** Exercise **
Return exactly the lines that run from the one with "O Cavaleiro das" to the last line of the entries below, both included, and nothing else.

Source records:
=== Begin Enclosure ===

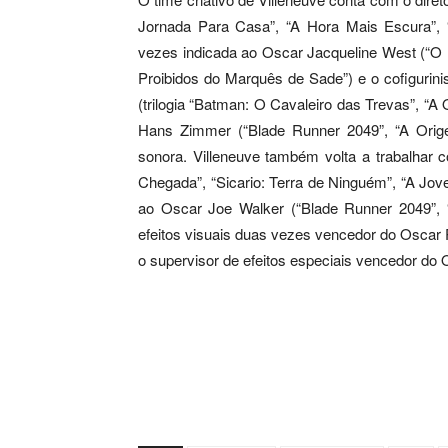
Jornada Para Casa”, “A Hora Mais Escura”, “
vezes indicada ao Oscar Jacqueline West (“O 
Proibidos do Marquês de Sade”) e o cofigurin
(trilogia “Batman: O Cavaleiro das Trevas”, “
Hans Zimmer (“Blade Runner 2049”, “A Origem
sonora. Villeneuve também volta a trabalhar 
Chegada”, “Sicario: Terra de Ninguém”, “A Jov
ao Oscar Joe Walker (“Blade Runner 2049”, 
efeitos visuais duas vezes vencedor do Oscar
o supervisor de efeitos especiais vencedor do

=== End Enclosure ===

** Solution below **
(trilogia “Batman: O Cavaleiro das Trevas”, “
Hans Zimmer (“Blade Runner 2049”, “A Origem
sonora. Villeneuve também volta a trabalhar 
Chegada”, “Sicario: Terra de Ninguém”, “A Jov
ao Oscar Joe Walker (“Blade Runner 2049”, 
efeitos visuais duas vezes vencedor do Oscar
o supervisor de efeitos especiais vencedor do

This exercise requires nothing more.